Items listed in a dataset:
════════════════════

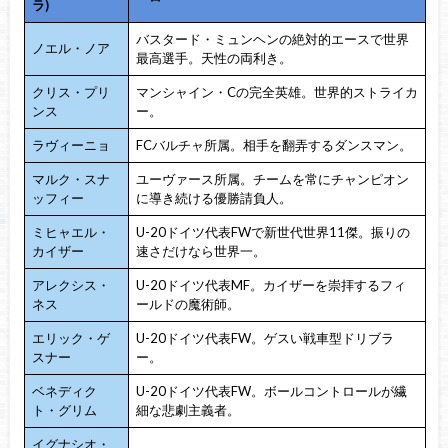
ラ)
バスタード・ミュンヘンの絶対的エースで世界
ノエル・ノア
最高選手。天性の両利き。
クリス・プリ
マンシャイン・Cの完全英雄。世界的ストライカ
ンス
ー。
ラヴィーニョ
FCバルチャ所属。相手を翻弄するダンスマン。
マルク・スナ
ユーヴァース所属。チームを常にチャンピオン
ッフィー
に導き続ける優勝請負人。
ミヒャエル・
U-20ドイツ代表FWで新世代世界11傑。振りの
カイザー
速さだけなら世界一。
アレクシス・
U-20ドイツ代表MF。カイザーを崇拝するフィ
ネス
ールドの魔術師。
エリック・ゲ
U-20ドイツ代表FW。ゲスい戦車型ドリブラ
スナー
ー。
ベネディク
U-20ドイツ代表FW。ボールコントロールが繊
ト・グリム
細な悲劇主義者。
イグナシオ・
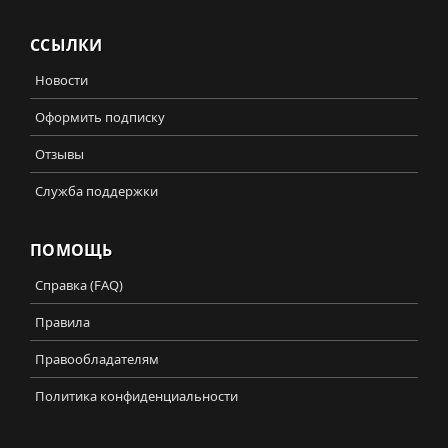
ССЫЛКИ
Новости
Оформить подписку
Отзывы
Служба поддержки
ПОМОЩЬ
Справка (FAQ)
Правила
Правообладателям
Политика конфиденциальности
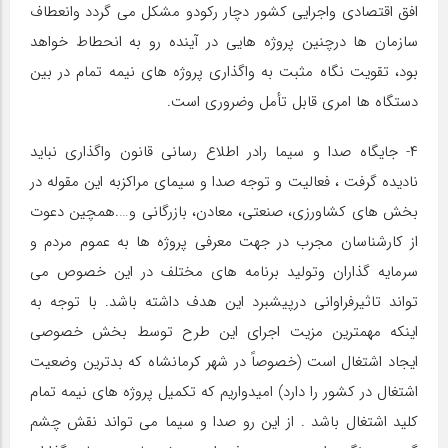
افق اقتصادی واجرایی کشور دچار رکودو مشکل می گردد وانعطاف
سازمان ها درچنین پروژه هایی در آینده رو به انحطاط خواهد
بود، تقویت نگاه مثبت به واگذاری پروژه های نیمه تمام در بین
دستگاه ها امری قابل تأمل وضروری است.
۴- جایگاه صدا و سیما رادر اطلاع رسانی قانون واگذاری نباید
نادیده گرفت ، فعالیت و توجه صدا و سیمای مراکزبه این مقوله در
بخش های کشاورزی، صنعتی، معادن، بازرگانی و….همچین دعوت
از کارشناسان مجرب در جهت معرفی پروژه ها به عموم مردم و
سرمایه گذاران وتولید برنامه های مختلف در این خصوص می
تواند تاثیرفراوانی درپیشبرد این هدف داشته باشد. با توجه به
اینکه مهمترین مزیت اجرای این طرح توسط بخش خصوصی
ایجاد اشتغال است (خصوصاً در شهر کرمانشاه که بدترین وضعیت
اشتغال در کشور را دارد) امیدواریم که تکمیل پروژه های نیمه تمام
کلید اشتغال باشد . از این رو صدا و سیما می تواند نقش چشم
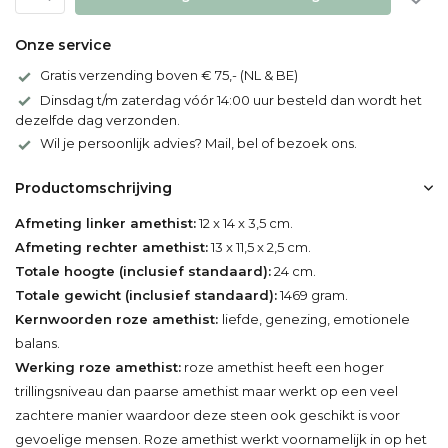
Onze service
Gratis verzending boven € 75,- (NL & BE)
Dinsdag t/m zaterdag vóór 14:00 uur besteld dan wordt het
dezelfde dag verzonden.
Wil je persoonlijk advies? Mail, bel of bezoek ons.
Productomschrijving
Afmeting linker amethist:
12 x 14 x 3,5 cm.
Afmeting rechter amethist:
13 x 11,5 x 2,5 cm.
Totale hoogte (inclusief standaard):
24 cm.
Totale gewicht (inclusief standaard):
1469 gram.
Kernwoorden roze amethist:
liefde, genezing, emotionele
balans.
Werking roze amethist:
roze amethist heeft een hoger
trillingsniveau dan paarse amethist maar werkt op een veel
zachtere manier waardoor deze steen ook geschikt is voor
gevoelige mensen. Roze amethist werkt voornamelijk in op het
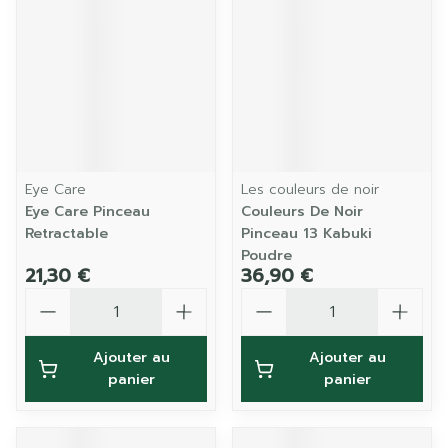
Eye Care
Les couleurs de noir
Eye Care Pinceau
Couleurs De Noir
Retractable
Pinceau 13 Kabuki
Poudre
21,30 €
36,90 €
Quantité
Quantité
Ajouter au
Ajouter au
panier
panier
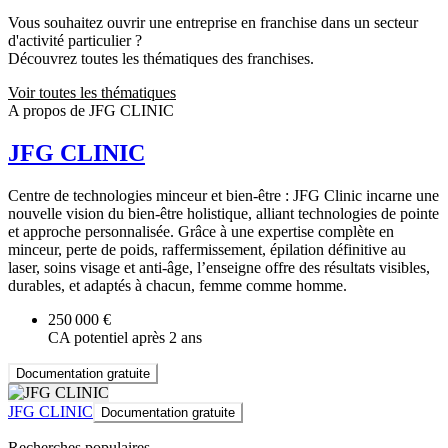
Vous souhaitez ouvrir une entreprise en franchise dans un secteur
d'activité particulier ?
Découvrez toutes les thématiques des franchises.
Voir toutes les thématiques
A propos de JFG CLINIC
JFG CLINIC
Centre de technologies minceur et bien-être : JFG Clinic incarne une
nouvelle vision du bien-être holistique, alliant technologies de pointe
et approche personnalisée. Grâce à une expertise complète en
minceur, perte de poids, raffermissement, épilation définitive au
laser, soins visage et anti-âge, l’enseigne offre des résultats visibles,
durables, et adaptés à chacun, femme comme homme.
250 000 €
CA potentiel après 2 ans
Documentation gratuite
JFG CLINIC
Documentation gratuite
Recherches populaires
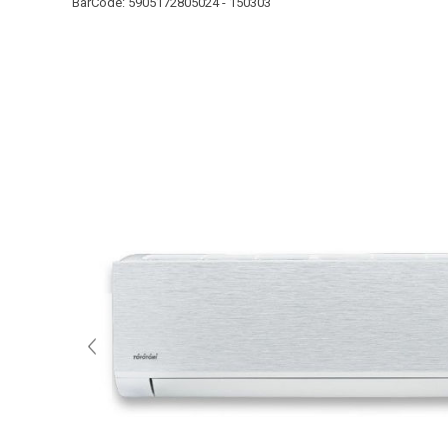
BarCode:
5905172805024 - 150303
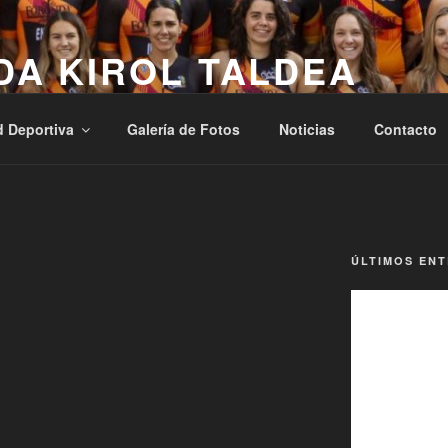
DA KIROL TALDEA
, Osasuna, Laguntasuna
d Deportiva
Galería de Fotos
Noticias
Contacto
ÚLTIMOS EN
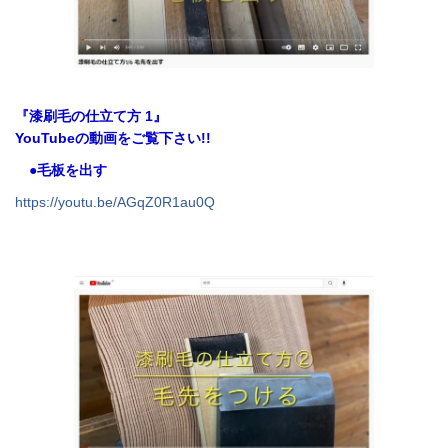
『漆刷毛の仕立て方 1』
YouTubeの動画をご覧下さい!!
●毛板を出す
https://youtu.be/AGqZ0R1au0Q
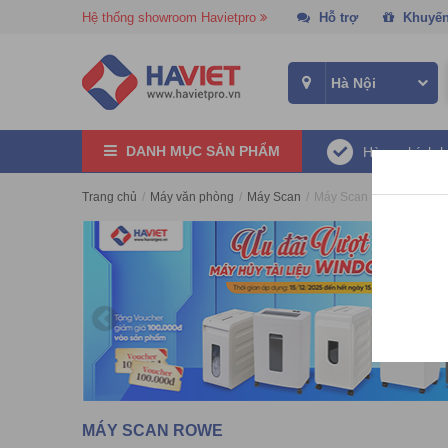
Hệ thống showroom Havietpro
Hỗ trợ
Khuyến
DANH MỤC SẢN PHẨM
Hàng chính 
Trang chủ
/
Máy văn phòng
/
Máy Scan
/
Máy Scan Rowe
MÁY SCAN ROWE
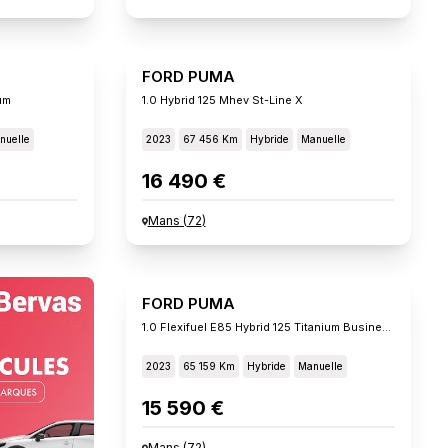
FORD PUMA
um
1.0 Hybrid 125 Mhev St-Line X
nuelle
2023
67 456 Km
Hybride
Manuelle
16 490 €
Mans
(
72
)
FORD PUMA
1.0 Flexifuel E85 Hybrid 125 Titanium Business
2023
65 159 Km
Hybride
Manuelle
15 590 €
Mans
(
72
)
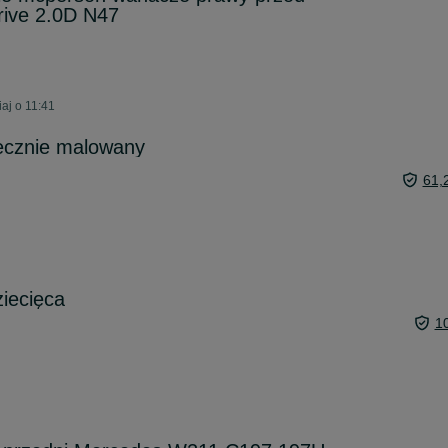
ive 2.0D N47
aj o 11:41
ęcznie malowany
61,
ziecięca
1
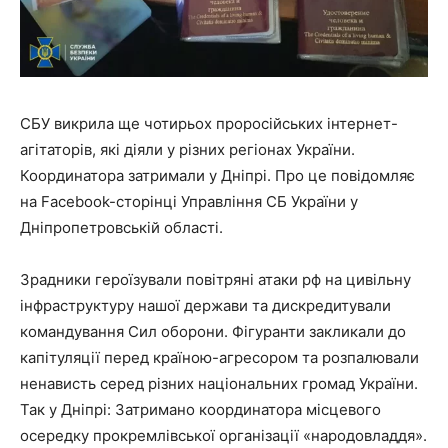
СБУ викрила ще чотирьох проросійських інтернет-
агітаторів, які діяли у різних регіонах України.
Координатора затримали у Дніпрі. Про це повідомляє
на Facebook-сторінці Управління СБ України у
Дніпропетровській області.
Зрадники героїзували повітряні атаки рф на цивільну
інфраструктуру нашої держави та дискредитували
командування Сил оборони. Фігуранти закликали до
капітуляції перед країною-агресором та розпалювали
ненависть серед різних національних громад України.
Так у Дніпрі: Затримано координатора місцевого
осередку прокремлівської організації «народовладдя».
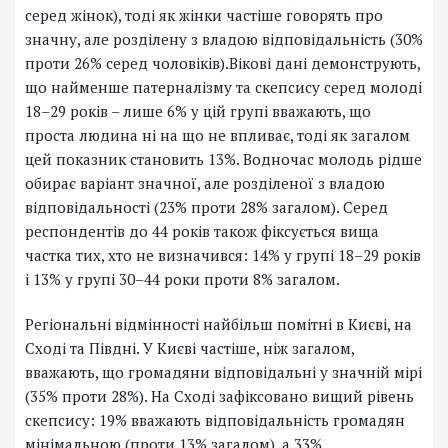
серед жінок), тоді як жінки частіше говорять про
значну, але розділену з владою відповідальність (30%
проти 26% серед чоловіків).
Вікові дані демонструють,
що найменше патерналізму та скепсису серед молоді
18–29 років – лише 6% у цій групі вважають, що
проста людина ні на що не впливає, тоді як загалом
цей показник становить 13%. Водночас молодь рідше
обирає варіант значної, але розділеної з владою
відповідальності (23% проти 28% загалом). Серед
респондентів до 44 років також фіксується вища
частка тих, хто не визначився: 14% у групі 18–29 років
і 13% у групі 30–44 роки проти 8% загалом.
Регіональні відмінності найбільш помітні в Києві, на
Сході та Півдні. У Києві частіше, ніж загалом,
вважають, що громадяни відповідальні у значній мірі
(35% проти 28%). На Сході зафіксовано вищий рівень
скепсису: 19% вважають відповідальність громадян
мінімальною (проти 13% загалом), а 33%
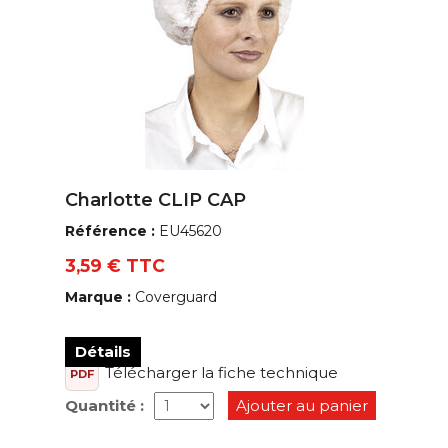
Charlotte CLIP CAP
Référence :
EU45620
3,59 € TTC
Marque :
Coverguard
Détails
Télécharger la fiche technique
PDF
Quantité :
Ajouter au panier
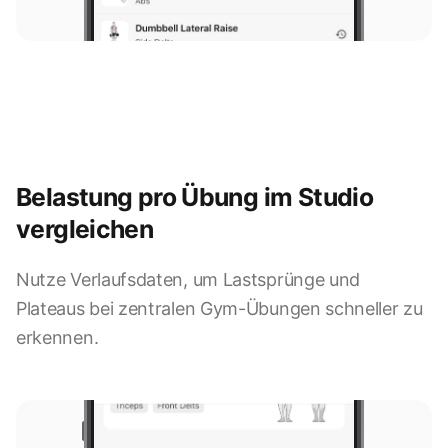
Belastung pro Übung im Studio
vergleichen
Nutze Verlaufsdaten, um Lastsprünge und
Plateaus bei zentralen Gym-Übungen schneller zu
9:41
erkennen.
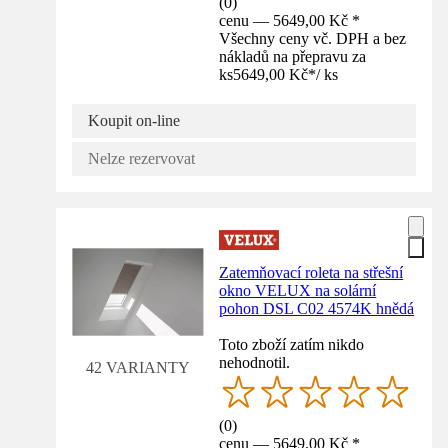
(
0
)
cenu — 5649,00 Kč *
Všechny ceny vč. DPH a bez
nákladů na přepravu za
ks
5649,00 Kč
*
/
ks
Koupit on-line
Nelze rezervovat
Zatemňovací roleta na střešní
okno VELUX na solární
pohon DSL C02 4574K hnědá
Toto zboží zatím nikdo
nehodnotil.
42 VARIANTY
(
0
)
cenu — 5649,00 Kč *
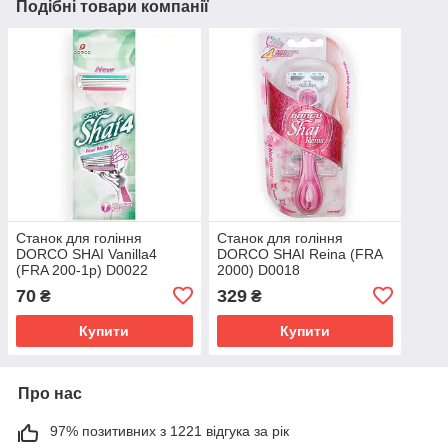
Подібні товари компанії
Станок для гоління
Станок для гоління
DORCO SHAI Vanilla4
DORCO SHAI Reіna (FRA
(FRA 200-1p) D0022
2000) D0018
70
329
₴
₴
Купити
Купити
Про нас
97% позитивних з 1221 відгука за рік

════════════════════

EXERCISE:
Only one stretch of the entries above is needed: the lines from the one containing "Так у Дніпрі: Затримано" through the one containing "що найменше патерналізму". Copy it exactly, without the pictures.

EXPECTED ANSWER:
Так у Дніпрі: Затримано координатора місцевого
осередку прокремлівської організації «народовладдя».
серед жінок), тоді як жінки частіше говорять про
значну, але розділену з владою відповідальність (30%
проти 26% серед чоловіків).
Вікові дані демонструють,
що найменше патерналізму та скепсису серед молоді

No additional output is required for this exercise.